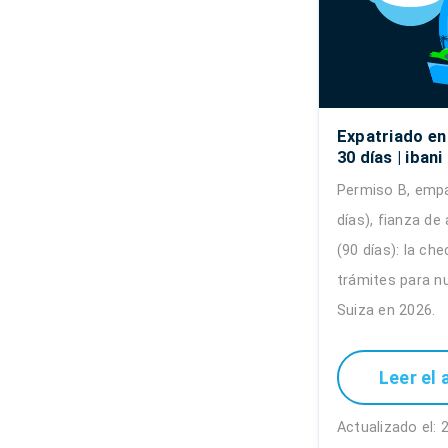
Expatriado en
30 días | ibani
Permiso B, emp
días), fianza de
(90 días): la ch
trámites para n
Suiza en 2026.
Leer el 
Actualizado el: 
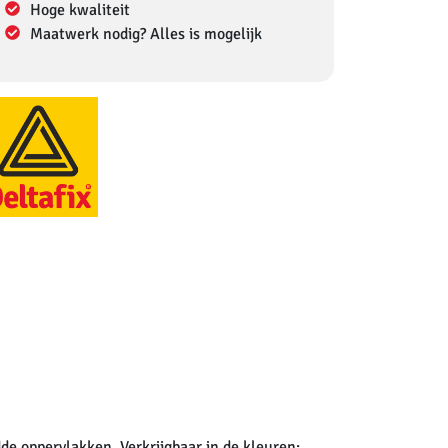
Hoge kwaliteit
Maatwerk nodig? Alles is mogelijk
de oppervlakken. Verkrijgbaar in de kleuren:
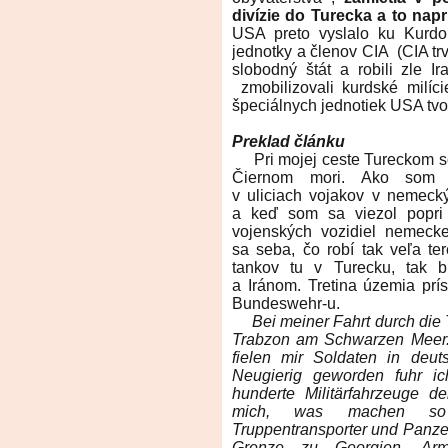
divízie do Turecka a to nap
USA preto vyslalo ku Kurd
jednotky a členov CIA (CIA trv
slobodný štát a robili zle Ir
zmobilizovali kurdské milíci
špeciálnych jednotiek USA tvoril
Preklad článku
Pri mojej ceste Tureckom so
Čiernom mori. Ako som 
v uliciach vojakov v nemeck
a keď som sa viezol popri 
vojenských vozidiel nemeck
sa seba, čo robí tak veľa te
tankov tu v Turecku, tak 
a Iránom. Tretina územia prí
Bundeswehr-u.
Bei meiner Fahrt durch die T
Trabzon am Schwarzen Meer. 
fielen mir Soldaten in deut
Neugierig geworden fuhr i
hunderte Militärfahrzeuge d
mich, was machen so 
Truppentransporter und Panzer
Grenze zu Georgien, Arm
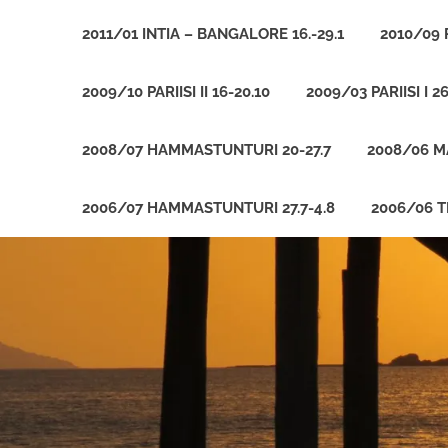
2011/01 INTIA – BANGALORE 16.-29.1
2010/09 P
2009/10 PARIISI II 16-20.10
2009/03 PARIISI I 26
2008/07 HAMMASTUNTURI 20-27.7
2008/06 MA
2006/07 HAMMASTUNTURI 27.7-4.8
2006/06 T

# # # # # # #

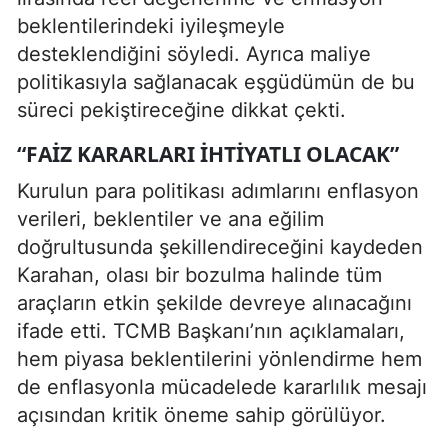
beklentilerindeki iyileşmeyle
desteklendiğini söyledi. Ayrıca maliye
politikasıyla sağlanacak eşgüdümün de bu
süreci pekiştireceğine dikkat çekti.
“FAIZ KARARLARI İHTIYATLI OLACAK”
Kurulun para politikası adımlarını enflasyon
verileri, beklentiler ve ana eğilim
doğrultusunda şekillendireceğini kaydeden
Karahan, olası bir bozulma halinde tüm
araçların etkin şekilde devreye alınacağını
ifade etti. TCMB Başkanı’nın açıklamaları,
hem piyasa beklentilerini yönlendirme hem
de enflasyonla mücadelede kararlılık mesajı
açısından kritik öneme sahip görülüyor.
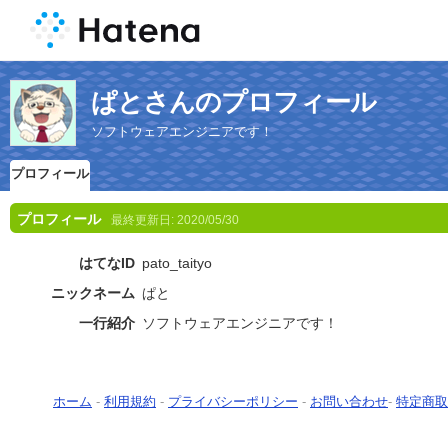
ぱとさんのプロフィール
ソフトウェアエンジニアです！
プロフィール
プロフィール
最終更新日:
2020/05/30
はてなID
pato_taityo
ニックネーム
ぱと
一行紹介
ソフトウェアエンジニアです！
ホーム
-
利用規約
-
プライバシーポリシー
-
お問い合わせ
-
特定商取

# # # # # # #

— TASK DIRECTIONS —
In the records above, locate the lines holding the word "días". Copy each of them.

— WRITTEN RESPONSE —
30 días | ibani
días), fianza de
(90 días): la ch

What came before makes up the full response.